• _What is expected_: Output the line that contains "Inscription (260, 25)" together with each line after it, through the final line of the listing below, word for word; omit pictures.

━━━━━━

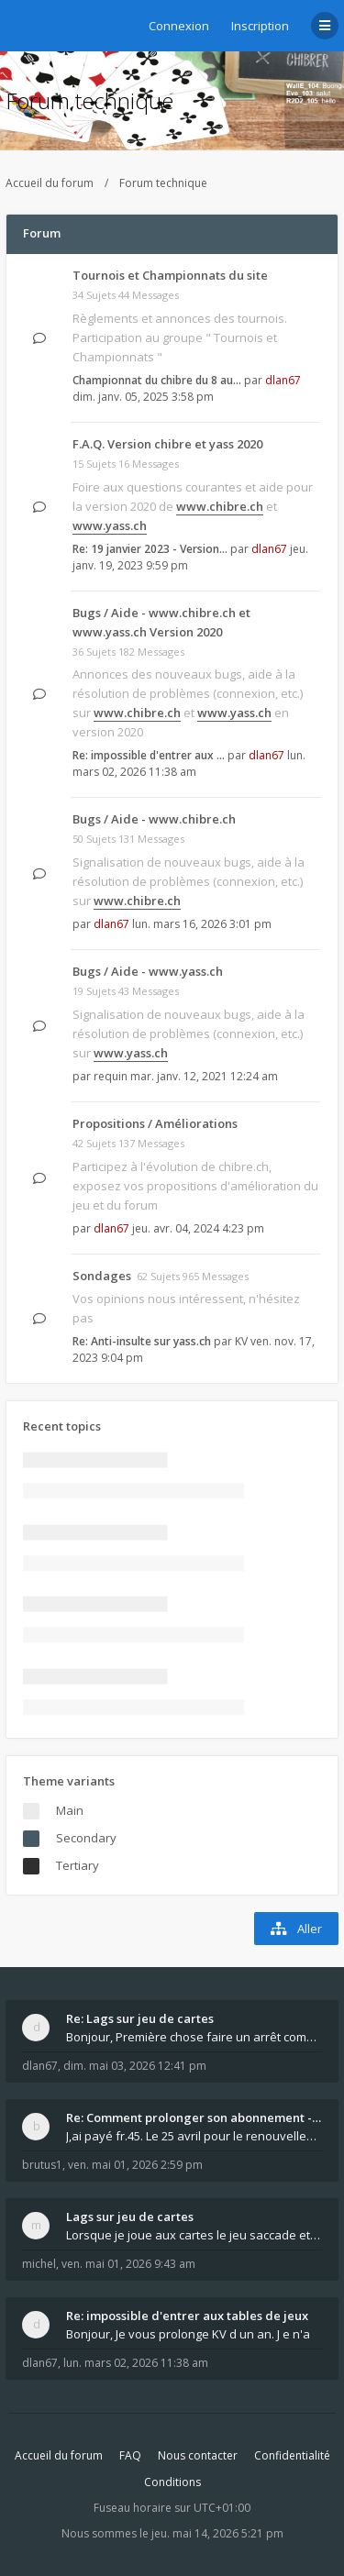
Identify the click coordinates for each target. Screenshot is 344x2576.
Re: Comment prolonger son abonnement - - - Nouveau (194, 2117)
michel (39, 2264)
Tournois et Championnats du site (170, 275)
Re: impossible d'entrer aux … (148, 755)
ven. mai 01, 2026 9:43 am (128, 2264)
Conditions (172, 2482)
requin (111, 1076)
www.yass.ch (109, 525)
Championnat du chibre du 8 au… (156, 380)
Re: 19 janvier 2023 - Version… (149, 549)
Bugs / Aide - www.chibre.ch (154, 819)
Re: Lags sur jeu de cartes (140, 2018)
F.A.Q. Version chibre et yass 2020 (167, 444)
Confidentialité (292, 2455)
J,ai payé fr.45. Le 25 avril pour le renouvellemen (194, 2136)
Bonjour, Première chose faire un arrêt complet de (194, 2037)
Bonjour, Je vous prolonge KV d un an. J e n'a (188, 2334)
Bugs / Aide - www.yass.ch (147, 971)
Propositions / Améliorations (155, 1123)
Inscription (260, 25)
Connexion (179, 25)
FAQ (130, 2455)
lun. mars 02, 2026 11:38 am (135, 2363)
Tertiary (77, 1865)
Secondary (86, 1838)
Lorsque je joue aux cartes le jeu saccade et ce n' (194, 2235)
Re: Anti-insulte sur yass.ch (141, 1341)
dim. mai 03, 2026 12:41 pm (134, 2065)
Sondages (101, 1275)
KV (241, 1341)
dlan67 (283, 380)
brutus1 (42, 2164)
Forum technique (89, 100)
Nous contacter (198, 2455)
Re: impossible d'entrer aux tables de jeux (187, 2315)
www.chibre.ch (219, 506)
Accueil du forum (50, 183)
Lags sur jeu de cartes (130, 2216)
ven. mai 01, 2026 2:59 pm (135, 2164)
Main (69, 1810)
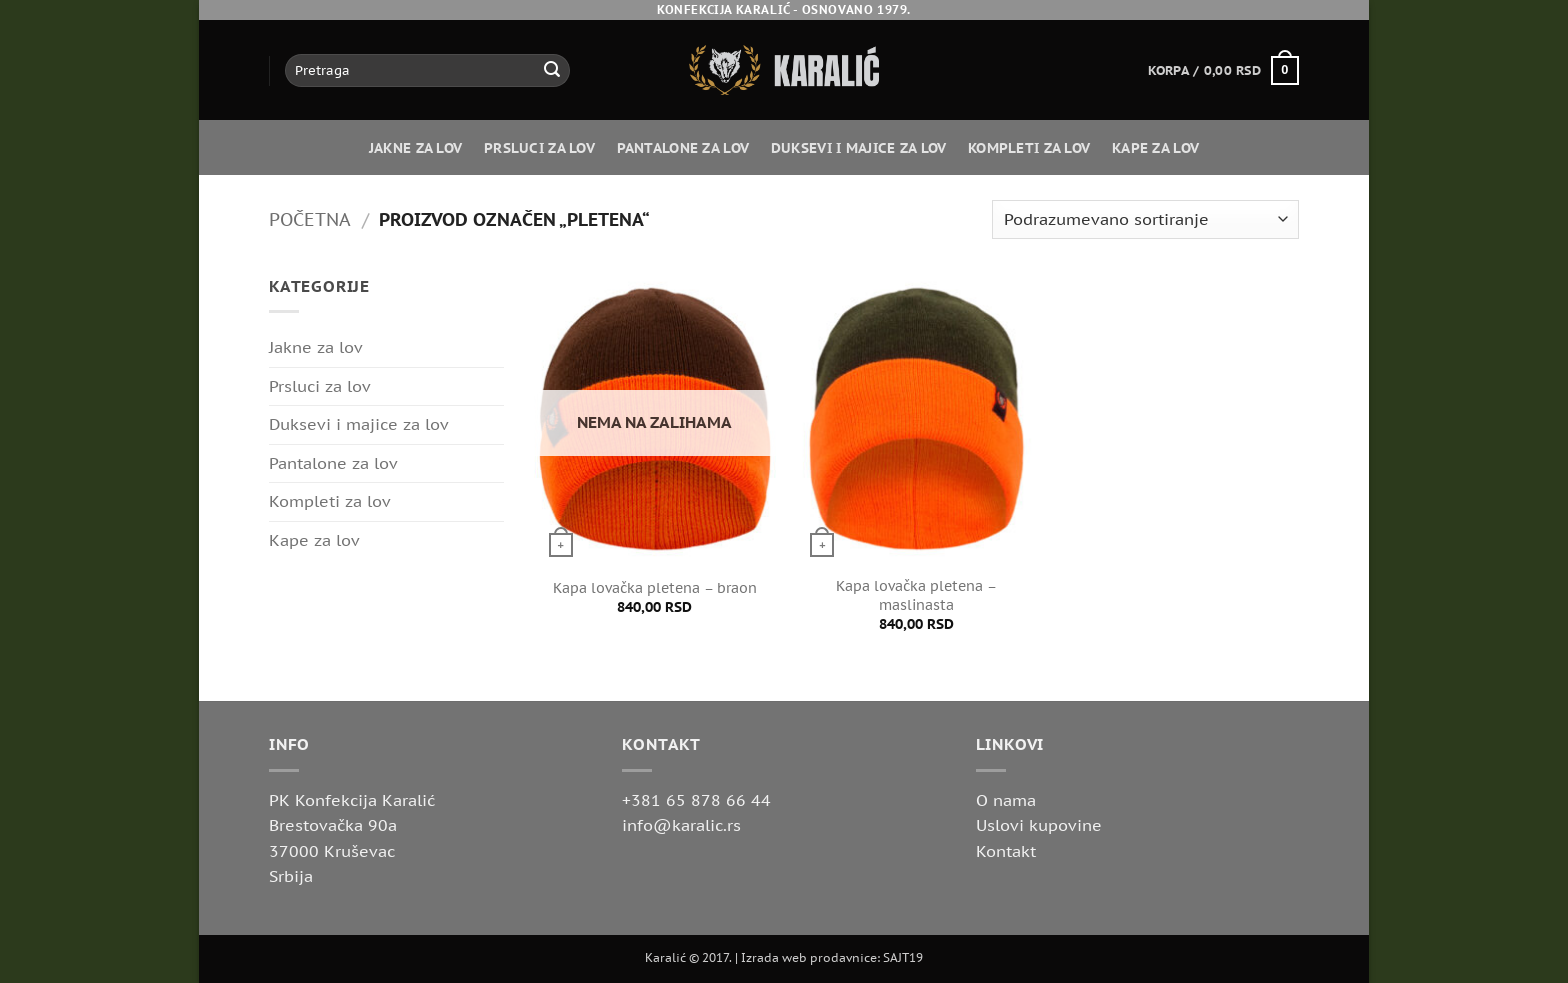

━━━━━━

• _Finished task_:
Inscription (260, 25)
Connexion (179, 25)
FAQ (130, 2455)
lun. mars 02, 2026 11:38 am (135, 2363)
Tertiary (77, 1865)
Secondary (86, 1838)
Lorsque je joue aux cartes le jeu saccade et ce n' (194, 2235)
Re: Anti-insulte sur yass.ch (141, 1341)
dim. mai 03, 2026 12:41 pm (134, 2065)
Sondages (101, 1275)
KV (241, 1341)
dlan67 (283, 380)
brutus1 (42, 2164)
Forum technique (89, 100)
Nous contacter (198, 2455)
Re: impossible d'entrer aux tables de jeux (187, 2315)
www.chibre.ch (219, 506)
Accueil du forum (50, 183)
Lags sur jeu de cartes (130, 2216)
ven. mai 01, 2026 2:59 pm (135, 2164)
Main (69, 1810)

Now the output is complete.